--- WORK REQUIRED ---
Would you retype exactly the lines below, starting with the one that has "6.6.3. Formato di" and going on through the one that has "A conta XP é gratuita. Abra a", with no pictures and nothing else?

--- DATA EXTRACT ---
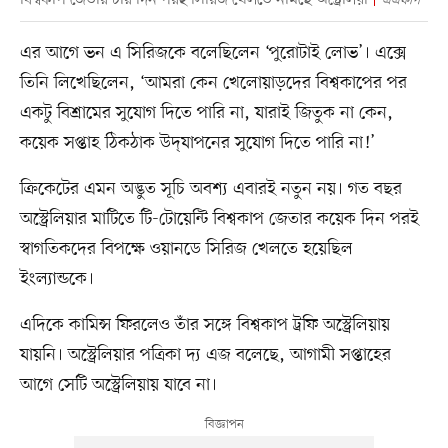
এএফপি
এর আগে ভন এ সিরিজকে বলেছিলেন ‘পুরোটাই লোভ’। এক্সে
তিনি লিখেছিলেন, ‘আমরা কেন খেলোয়াড়দের বিশ্বকাপের পর
একটু বিশ্রামের সুযোগ দিতে পারি না, যারাই জিতুক না কেন,
কয়েক সপ্তাহ ঠিকঠাক উদ্‌যাপনের সুযোগ দিতে পারি না!’
ক্রিকেটের এমন অদ্ভুত সূচি অবশ্য এবারই নতুন নয়। গত বছর
অস্ট্রেলিয়ার মাটিতে টি-টোয়েন্টি বিশ্বকাপ জেতার কয়েক দিন পরই
স্বাগতিকদের বিপক্ষে ওয়ানডে সিরিজ খেলতে হয়েছিল
ইংল্যান্ডকে।
এদিকে কামিন্স ফিরলেও তাঁর সঙ্গে বিশ্বকাপ ট্রফি অস্ট্রেলিয়ায়
যায়নি। অস্ট্রেলিয়ার পত্রিকা দ্য এজ বলেছে, আগামী সপ্তাহের
আগে সেটি অস্ট্রেলিয়ায় যাবে না।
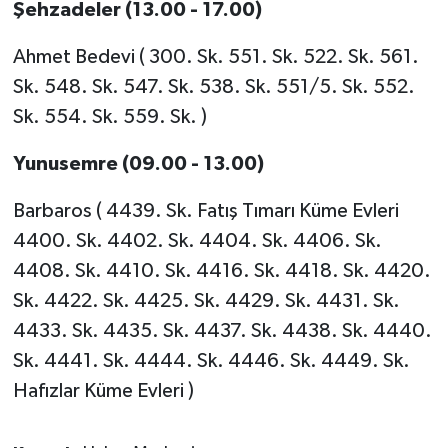
Şehzadeler (13.00 - 17.00)
Ahmet Bedevi ( 300. Sk. 551. Sk. 522. Sk. 561.
Sk. 548. Sk. 547. Sk. 538. Sk. 551/5. Sk. 552.
Sk. 554. Sk. 559. Sk. )
Yunusemre (09.00 - 13.00)
Barbaros ( 4439. Sk. Fatış Tımarı Küme Evleri
4400. Sk. 4402. Sk. 4404. Sk. 4406. Sk.
4408. Sk. 4410. Sk. 4416. Sk. 4418. Sk. 4420.
Sk. 4422. Sk. 4425. Sk. 4429. Sk. 4431. Sk.
4433. Sk. 4435. Sk. 4437. Sk. 4438. Sk. 4440.
Sk. 4441. Sk. 4444. Sk. 4446. Sk. 4449. Sk.
Hafızlar Küme Evleri )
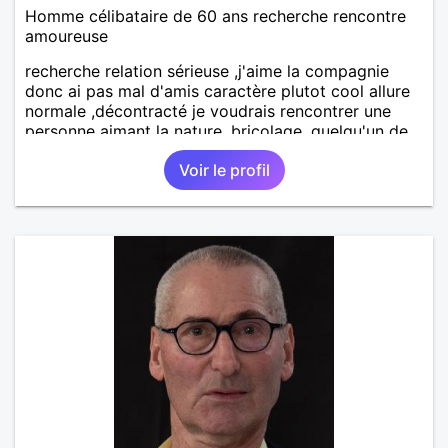
Homme célibataire de 60 ans recherche rencontre
amoureuse
recherche relation sérieuse ,j'aime la compagnie
donc ai pas mal d'amis caractère plutot cool allure
normale ,décontracté je voudrais rencontrer une
personne aimant la nature ,bricolage ,quelqu'un de
simple et naturel à vos claviers mesdames
Voir le profil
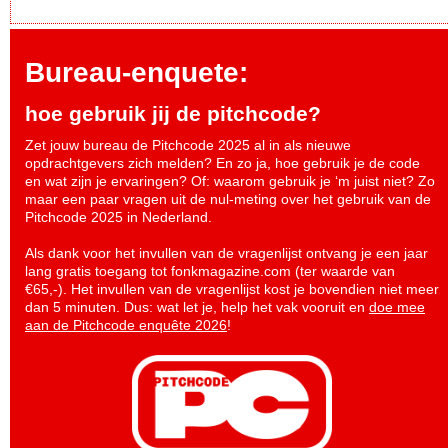
Bureau-enquete:
hoe gebruik jij de pitchcode?
Zet jouw bureau de Pitchcode 2025 al in als nieuwe
opdrachtgevers zich melden? En zo ja, hoe gebruik je de code
en wat zijn je ervaringen? Of: waarom gebruik je ‘m juist niet? Zo
maar een paar vragen uit de nul-meting over het gebruik van de
Pitchcode 2025 in Nederland.
Als dank voor het invullen van de vragenlijst ontvang je een jaar
lang gratis toegang tot fonkmagazine.com (ter waarde van
€65,-). Het invullen van de vragenlijst kost je bovendien niet meer
dan 5 minuten. Dus: wat let je, help het vak vooruit en
doe mee
aan de Pitchcode enquête 2026
!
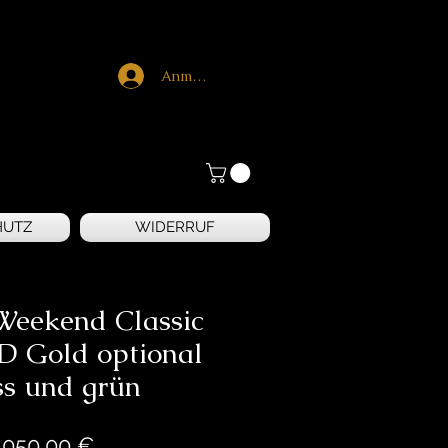
Anmelden
HUTZ
WIDERRUF
 Weekend Classic
 Gold optional
ss und grün
Preis
.050,00 €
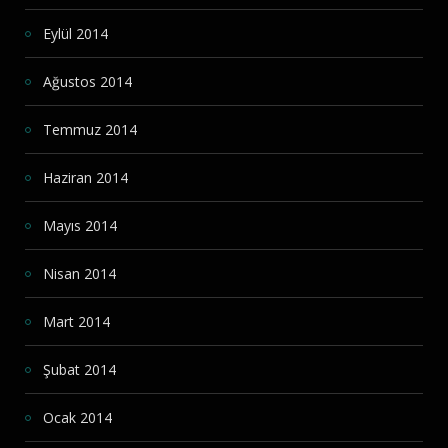
Eylül 2014
Ağustos 2014
Temmuz 2014
Haziran 2014
Mayıs 2014
Nisan 2014
Mart 2014
Şubat 2014
Ocak 2014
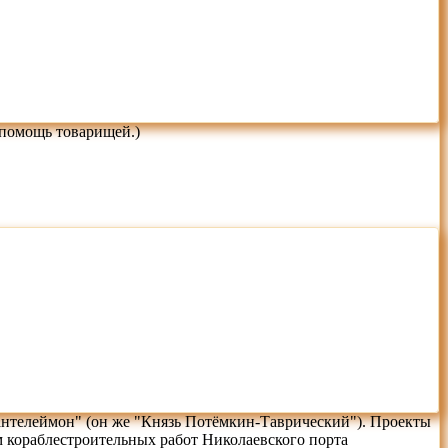
 помощь товарищей.)
Пантелеймон" (он же "Князь Потёмкин-Таврический"). Проекты
 кораблестроительных работ Николаевского порта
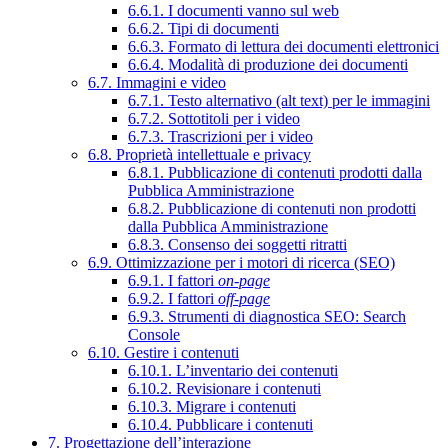
6.6.1. I documenti vanno sul web
6.6.2. Tipi di documenti
6.6.3. Formato di lettura dei documenti elettronici
6.6.4. Modalità di produzione dei documenti
6.7. Immagini e video
6.7.1. Testo alternativo (alt text) per le immagini
6.7.2. Sottotitoli per i video
6.7.3. Trascrizioni per i video
6.8. Proprietà intellettuale e privacy
6.8.1. Pubblicazione di contenuti prodotti dalla
Pubblica Amministrazione
6.8.2. Pubblicazione di contenuti non prodotti
dalla Pubblica Amministrazione
6.8.3. Consenso dei soggetti ritratti
6.9. Ottimizzazione per i motori di ricerca (SEO)
6.9.1. I fattori
on-page
6.9.2. I fattori
off-page
6.9.3. Strumenti di diagnostica SEO: Search
Console
6.10. Gestire i contenuti
6.10.1. L’inventario dei contenuti
6.10.2. Revisionare i contenuti
6.10.3. Migrare i contenuti
6.10.4. Pubblicare i contenuti
7. Progettazione dell’interazione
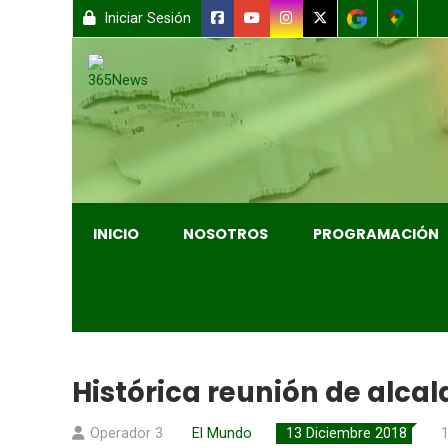
Iniciar Sesión
INICIO
NOSOTROS
PROGRAMACIÓN
Histórica reunión de alca
Operador 3
El Mundo
13 Diciembre 2018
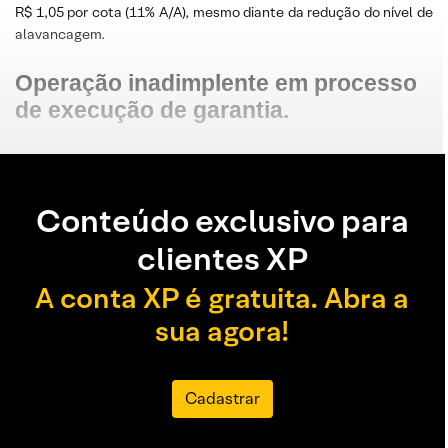
R$ 1,05 por cota (11% A/A), mesmo diante da redução do nível de
alavancagem.
Operação inadimplente em processo
de execução de garantia.
Conteúdo exclusivo para
clientes XP
A conta XP é gratuita. Abra a
sua agora!
Cadastrar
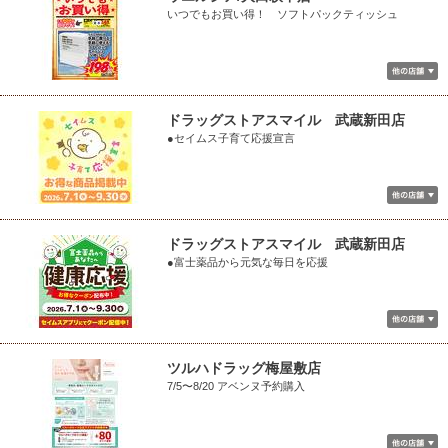
いつでもお買い得！ ソフトパックティッシュ
ドラッグストアスマイル 武蔵新田店
●セイムス子育て応援宣言
ドラッグストアスマイル 武蔵新田店
●富士薬品から元気な毎日を応援
ツルハドラッグ梅屋敷店
7/5〜8/20 アベンヌ予約購入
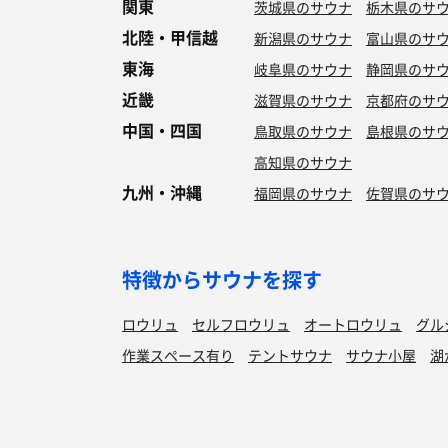
関東
茨城県のサウナ
栃木県のサ
北陸・甲信越
新潟県のサウナ
富山県のサ
東海
岐阜県のサウナ
静岡県のサ
近畿
滋賀県のサウナ
京都府のサ
中国・四国
鳥取県のサウナ
島根県のサ
高知県のサウナ
九州・沖縄
福岡県のサウナ
佐賀県のサ
特徴からサウナを探す
ロウリュ
セルフロウリュ
オートロウリュ
グル
作業スペース有り
テントサウナ
サウナ小屋
湖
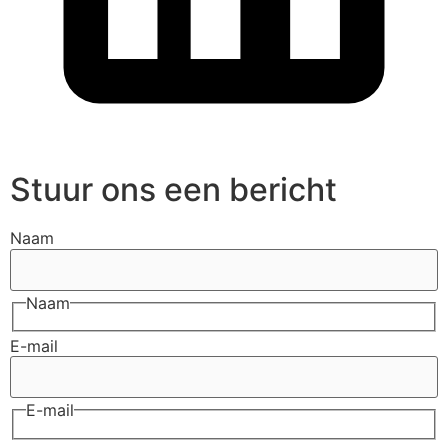
Stuur ons een bericht
Naam
Naam
E-mail
E-mail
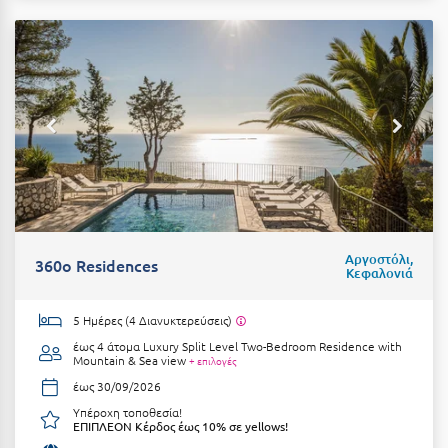
Πόρος
Πόρτο Χέλι
Πρέβεζα
Πύλος
Πύργος
Ρ
Ρέθυμνο
Αργοστόλι,
360o Residences
Κεφαλονιά
Ρίο
5 Ημέρες (4 Διανυκτερεύσεις)
Ρόδος
έως 4 άτομα
Luxury Split Level Two-Bedroom Residence with
Mountain & Sea view
+ επιλογές
Σ
έως 30/09/2026
Υπέροχη τοποθεσία!
Σαλαμίνα
ΕΠΙΠΛΕΟΝ Κέρδος έως 10% σε yellows!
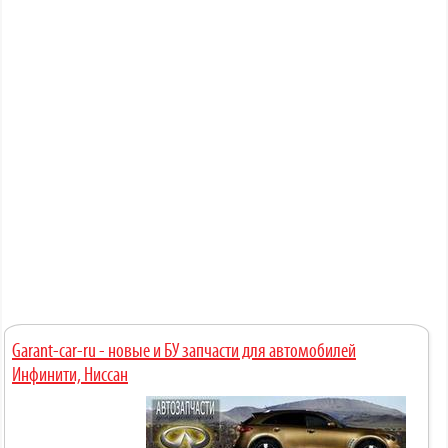
Garant-car-ru - новые и БУ запчасти для автомобилей
Инфинити, Ниссан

--- SOLUTION FOR THIS PROBLEM ---
6.6.3. Formato di lettura dei documenti elettronici
6.6.4. Modalità di produzione dei documenti
6.7. Immagini e video
6.7.1. Testo alternativo (alt text) per le immagini
6.7.2. Sottotitoli per i video
6.7.3. Trascrizioni per i video
6.8. Proprietà intellettuale e privacy
6.8.1. Pubblicazione di contenuti prodotti dalla
Pubblica Amministrazione
6.8.2. Pubblicazione di contenuti non prodotti
dalla Pubblica Amministrazione
6.8.3. Consenso dei soggetti ritratti
6.9. Ottimizzazione per i motori di ricerca (SEO)
6.9.1. I fattori
on-page
6.9.2. I fattori
off-page
6.9.3. Strumenti di diagnostica SEO: Search
Console
6.10. Gestire i contenuti
6.10.1. L’inventario dei contenuti
6.10.2. Revisionare i contenuti
6.10.3. Migrare i contenuti
6.10.4. Pubblicare i contenuti
7. Progettazione dell’interazione
Iniciar Sesión
INICIO
NOSOTROS
PROGRAMACIÓN
Histórica reunión de alca
Operador 3
El Mundo
13 Diciembre 2018
R$ 1,05 por cota (11% A/A), mesmo diante da redução do nível de
alavancagem.
Operação inadimplente em processo
de execução de garantia.
Conteúdo exclusivo para
clientes XP
A conta XP é gratuita. Abra a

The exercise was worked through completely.